**RECORDS FOR THE TASK:**
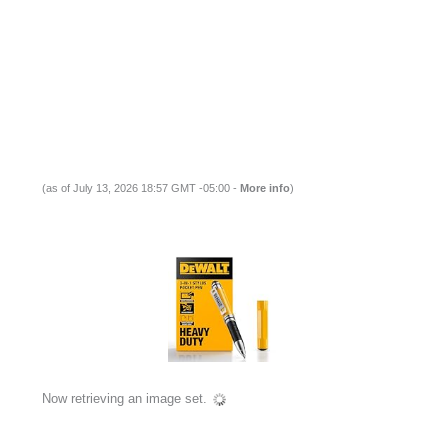
(as of July 13, 2026 18:57 GMT -05:00 -
More info
)
Now retrieving an image set.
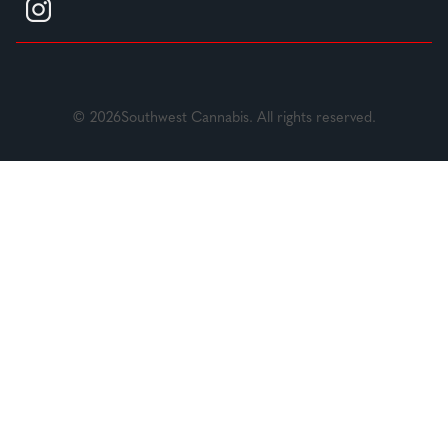
© 2026Southwest Cannabis. All rights reserved.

**WHAT YOU NEED TO DO:** Every line from the one that contains "Now retrieving an image set." through the end of the records above is to be reproduced exactly; no picture goes in the copy.

**COMPLETED TASK:**
Now retrieving an image set.
© 2026Southwest Cannabis. All rights reserved.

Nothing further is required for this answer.